By Bartek


2013-01-14 22:35:01 8 Comments

I'm having problems understanding the following situation. Suppose two 1-tonne cars are going with the same orientations but opposite senses, each 50 km/h with respect to the road. Then the total energy is

$$\begin{eqnarray}E=E_1+E_2&=&\frac{1\mathrm t\times(50\mathrm{km}/\mathrm h)^2}2+\frac{1\mathrm t\times(50\mathrm{km}/\mathrm h)^2}2\\&=&1\mathrm t\times(50\mathrm{km}/\mathrm h)^2\\&=&2500\frac{\mathrm t\times\mathrm{km}^2}{\mathrm h^2}.\end{eqnarray}$$

Now if we look at it from the point of view of one of the cars, then the total energy is

$$\begin{eqnarray}E=E_1+E_2&=&\frac{1\mathrm t\times(0\mathrm{km}/\mathrm h)^2}2+\frac{1\mathrm t\times(100\mathrm{km}/\mathrm h)^2}2\\&=&\frac{1\mathrm t\times(100\mathrm{km}/\mathrm h)^2}2\\&=&5000\frac{\mathrm t\times\mathrm{km}^2}{\mathrm h^2}.\end{eqnarray}.$$

I know that kinetic energy is supposed to change when I change the frame of reference. But I understand that then there must be some other kind of energy to make up for it so that the energy in the system stays unchanged. But I don't see any other kind of energy here. I only see two total energies of the same system that seem to be different. Could you explain this to me?

Please note that while I don't understand any physics, I do understand college level mathematics, so if necessary please use it. (I doubt anything more than high school maths should be needed here, but I want to say this just in case.)

4 comments

@Anuj Khare 2017-01-03 17:23:24

conservation of energy is valid for a particular reference frame. suppose A has energy of 100J in frame 1 then if we apply a conservative force , then total energy of A will be 100j in frame 1. however, kinetic energy seen from frame 2 can be 80J initially and after the application of force that converts to some potential energy and some kinetic energy the total of which still remains 80J.

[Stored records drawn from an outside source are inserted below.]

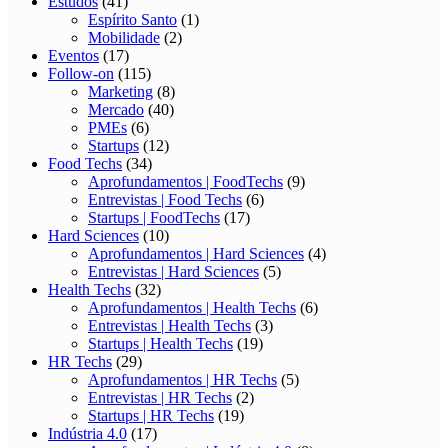
Estudos
(41)
Espírito Santo
(1)
Mobilidade
(2)
Eventos
(17)
Follow-on
(115)
Marketing
(8)
Mercado
(40)
PMEs
(6)
Startups
(12)
Food Techs
(34)
Aprofundamentos | FoodTechs
(9)
Entrevistas | Food Techs
(6)
Startups | FoodTechs
(17)
Hard Sciences
(10)
Aprofundamentos | Hard Sciences
(4)
Entrevistas | Hard Sciences
(5)
Health Techs
(32)
Aprofundamentos | Health Techs
(6)
Entrevistas | Health Techs
(3)
Startups | Health Techs
(19)
HR Techs
(29)
Aprofundamentos | HR Techs
(5)
Entrevistas | HR Techs
(2)
Startups | HR Techs
(19)
Indústria 4.0
(17)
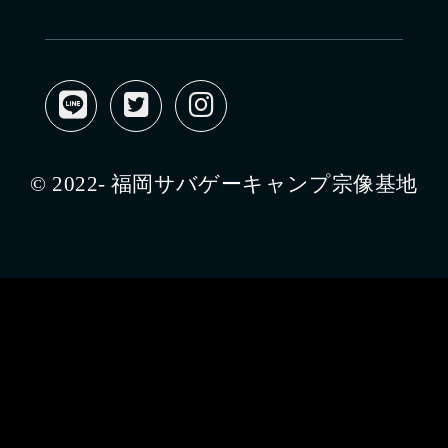
© 2022- 福岡サバゲーキャンプ宗像基地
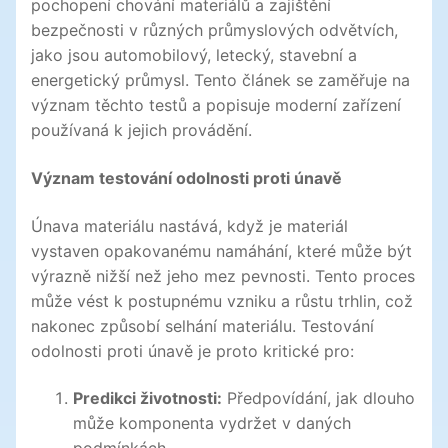
pochopení chování materiálů a zajištění
bezpečnosti v různých průmyslových odvětvích,
jako jsou automobilový, letecký, stavební a
energetický průmysl. Tento článek se zaměřuje na
význam těchto testů a popisuje moderní zařízení
používaná k jejich provádění.
Význam testování odolnosti proti únavě
Únava materiálu nastává, když je materiál
vystaven opakovanému namáhání, které může být
výrazně nižší než jeho mez pevnosti. Tento proces
může vést k postupnému vzniku a růstu trhlin, což
nakonec způsobí selhání materiálu. Testování
odolnosti proti únavě je proto kritické pro:
Predikci životnosti:
Předpovídání, jak dlouho
může komponenta vydržet v daných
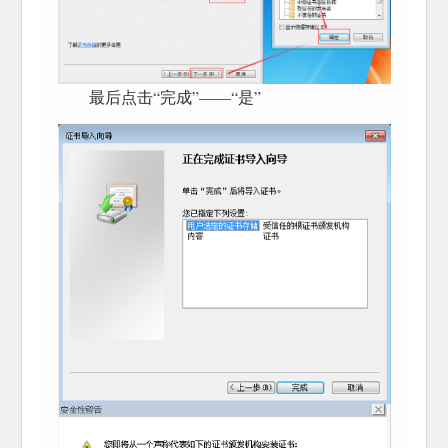
最后点击“完成”——“是”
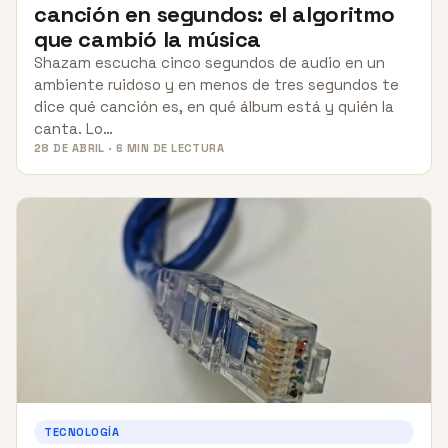
canción en segundos: el algoritmo
que cambió la música
Shazam escucha cinco segundos de audio en un
ambiente ruidoso y en menos de tres segundos te
dice qué canción es, en qué álbum está y quién la
canta. Lo…
28 DE ABRIL · 6 MIN DE LECTURA
TECNOLOGÍA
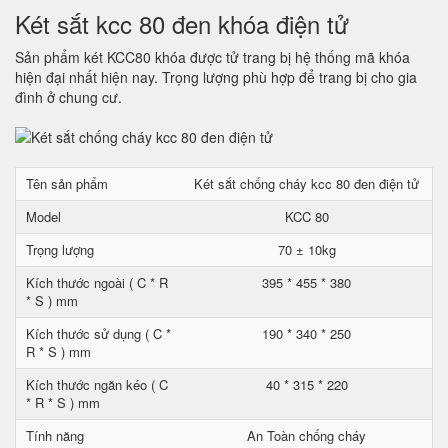
Két sắt kcc 80 đen khóa điện tử
Sản phẩm két KCC80 khóa được tử trang bị hệ thống mã khóa
hiện đại nhất hiện nay. Trọng lượng phù hợp để trang bị cho gia
đình ở chung cư.
Tên sản phẩm
Két sắt chống cháy kcc 80 đen điện tử
Model
KCC 80
Trọng lượng
70 ± 10kg
Kích thước ngoài ( C * R
395 * 455 * 380
* S ) mm
Kích thước sử dụng ( C *
190 * 340 * 250
R * S ) mm
Kích thước ngăn kéo ( C
40 * 315 * 220
* R * S ) mm
Tính năng
An Toàn chống cháy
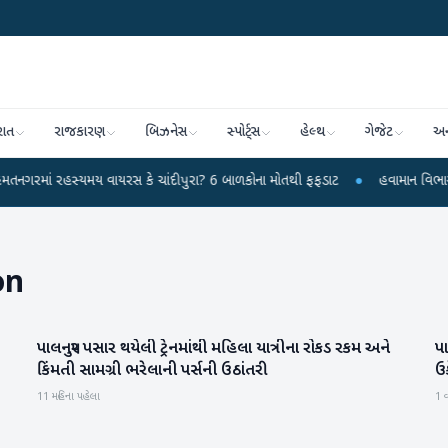
રાત
રાજકારણ
બિઝનેસ
સ્પોર્ટ્સ
હેલ્થ
ગેજેટ
અન
રહસ્યમય વાયરસ કે ચાંદીપુરા? 6 બાળકોના મોતથી ફફડાટ
●
હવામાન વિભાગે 18 રાજ્યો
on
પાલનપુર પસાર થયેલી ટ્રેનમાંથી મહિલા યાત્રીના રોકડ રકમ અને
પા
બનાસકાંઠા
કિંમતી સામગ્રી ભરેલાની પર્સની ઉઠાંતરી
ઉ
11 મહિના પહેલા
1 વ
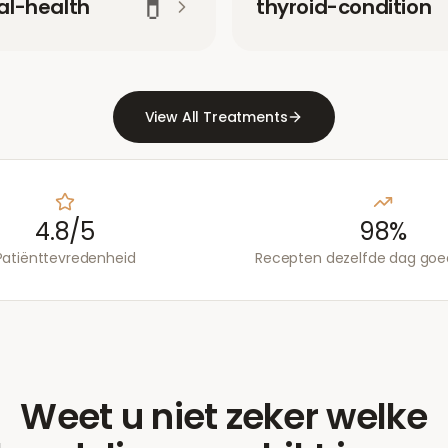
💊
l-health
thyroid-condition
View All Treatments
4.8/5
98%
Patiënttevredenheid
Recepten dezelfde dag go
Weet u niet zeker welke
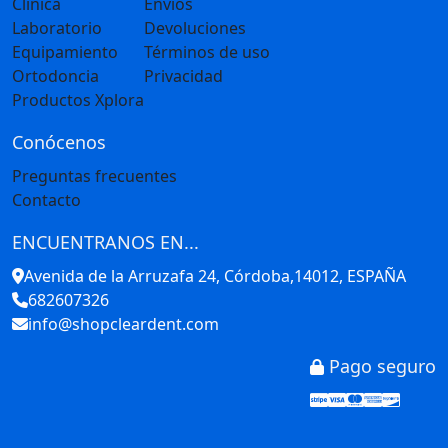
Clínica
Envíos
Laboratorio
Devoluciones
Equipamiento
Términos de uso
Ortodoncia
Privacidad
Productos Xplora
Conócenos
Preguntas frecuentes
Contacto
ENCUENTRANOS EN...
Avenida de la Arruzafa 24, Córdoba,14012, ESPAÑA
682607326
info@shopcleardent.com
Pago seguro
Stripe
Visa
Mastercar
America
Disco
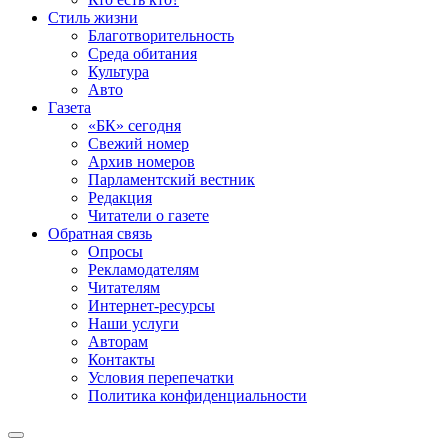
Стиль жизни
Благотворительность
Среда обитания
Культура
Авто
Газета
«БК» сегодня
Свежий номер
Архив номеров
Парламентский вестник
Редакция
Читатели о газете
Обратная связь
Опросы
Рекламодателям
Читателям
Интернет-ресурсы
Наши услуги
Авторам
Контакты
Условия перепечатки
Политика конфиденциальности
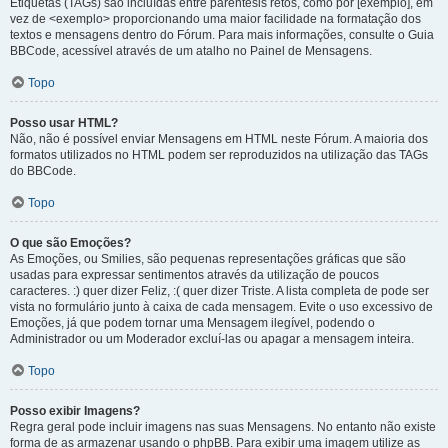
Etiquetas (TAGs) são incluídas entre parêntesis retos, como por [exemplo], em
vez de <exemplo> proporcionando uma maior facilidade na formatação dos
textos e mensagens dentro do Fórum. Para mais informações, consulte o Guia
BBCode, acessível através de um atalho no Painel de Mensagens.
Topo
Posso usar HTML?
Não, não é possível enviar Mensagens em HTML neste Fórum. A maioria dos
formatos utilizados no HTML podem ser reproduzidos na utilização das TAGs
do BBCode.
Topo
O que são Emoções?
As Emoções, ou Smilies, são pequenas representações gráficas que são
usadas para expressar sentimentos através da utilização de poucos
caracteres. :) quer dizer Feliz, :( quer dizer Triste. A lista completa de pode ser
vista no formulário junto à caixa de cada mensagem. Evite o uso excessivo de
Emoções, já que podem tornar uma Mensagem ilegível, podendo o
Administrador ou um Moderador excluí-las ou apagar a mensagem inteira.
Topo
Posso exibir Imagens?
Regra geral pode incluir imagens nas suas Mensagens. No entanto não existe
forma de as armazenar usando o phpBB. Para exibir uma imagem utilize as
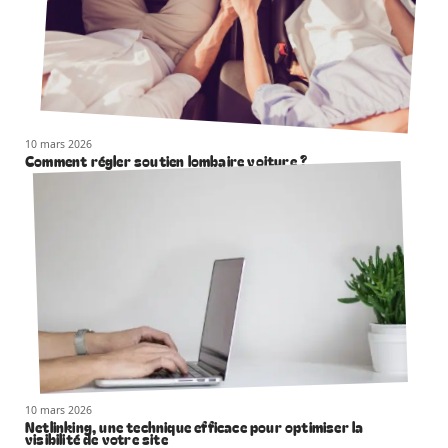
10 mars 2026
Comment régler soutien lombaire voiture ?
10 mars 2026
Netlinking, une technique efficace pour optimiser la
visibilité de votre site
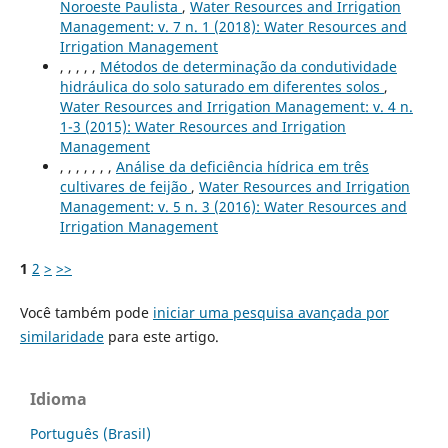
Noroeste Paulista
,
Water Resources and Irrigation
Management: v. 7 n. 1 (2018): Water Resources and
Irrigation Management
, , , , ,
Métodos de determinação da condutividade
hidráulica do solo saturado em diferentes solos
,
Water Resources and Irrigation Management: v. 4 n.
1-3 (2015): Water Resources and Irrigation
Management
, , , , , , ,
Análise da deficiência hídrica em três
cultivares de feijão
,
Water Resources and Irrigation
Management: v. 5 n. 3 (2016): Water Resources and
Irrigation Management
1
2
>
>>
Você também pode
iniciar uma pesquisa avançada por
similaridade
para este artigo.
Idioma
Português (Brasil)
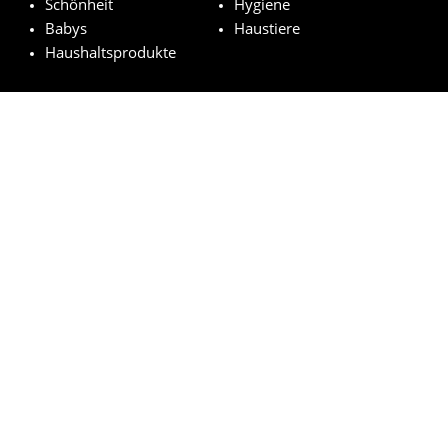
Schönheit
Hygiene
Babys
Haustiere
Haushaltsprodukte
Ausgewählt Marken
Pampers
Weleda
NUK
Nivea
Royal Canin
© kostenloseproduktproben.com 2023 | Alle Rechte vorbehalten
Impressum
Datenschutzerklärung
Cookie-Richtlinien
Wie funktioniert es?
FAQs
Rechtsgrundlage der Auslosung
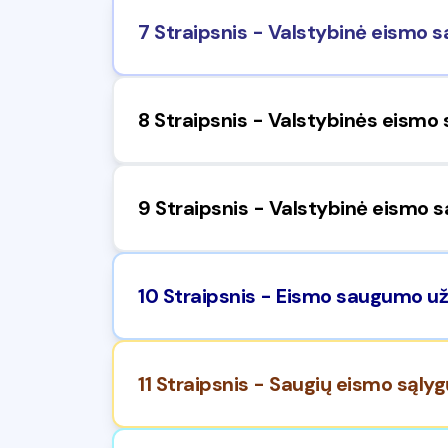
7 Straipsnis - Valstybinė eismo s
8 Straipsnis - Valstybinės eismo
9 Straipsnis - Valstybinė eismo 
10 Straipsnis - Eismo saugumo už
11 Straipsnis - Saugių eismo sąlyg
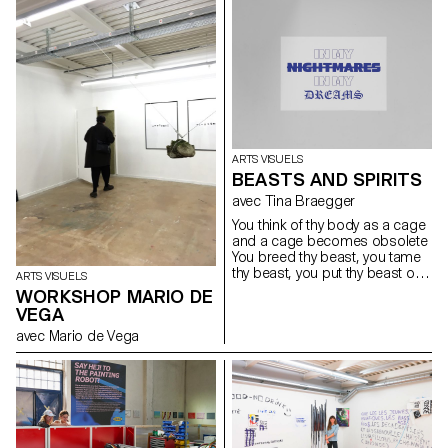
ARTS VISUELS
BEASTS AND SPIRITS
avec Tina Braegger
You think of thy body as a cage
and a cage becomes obsolete
You breed thy beast, you tame
thy beast, you put thy beast on
ARTS VISUELS
a leash Thy beast be trapped,
WORKSHOP MARIO DE
you trap thy beast, you put thy
VEGA
beast on a leash You breed thy
avec Mario de Vega
beast, you tame thy beast, you
trap thy beast inside Thy body a
cage, the cage obsolete, thy
beast be trapped inside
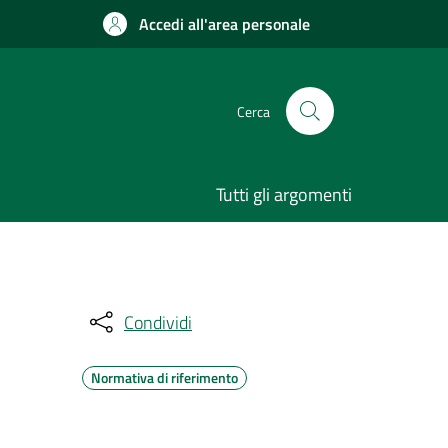
Accedi all'area personale
Cerca
Tutti gli argomenti
Condividi
Normativa di riferimento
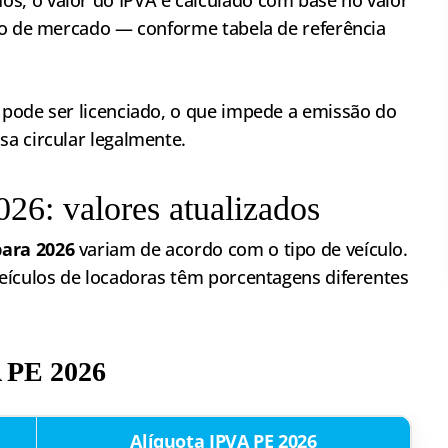
io de mercado — conforme tabela de referência
pode ser licenciado, o que impede a emissão do
a circular legalmente.
26: valores atualizados
ara 2026
variam de acordo com o tipo de veículo.
eículos de locadoras têm porcentagens diferentes
A PE 2026
Alíquota IPVA PE 2026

@Jerry Schirmer 2013-01-14 23:00:37

You have successfully discovered that the kinetic energy depends on the reference frame.

That is actually true. What is amazing, however, is that the fact that kinetic energy is conserved is NOT reference frame-dependent. So, when you balance your conservation of energy equation in the two frames, you'll find different numbers for the total energy, but you will also see that the energy before and after an elastic collision will be that same number.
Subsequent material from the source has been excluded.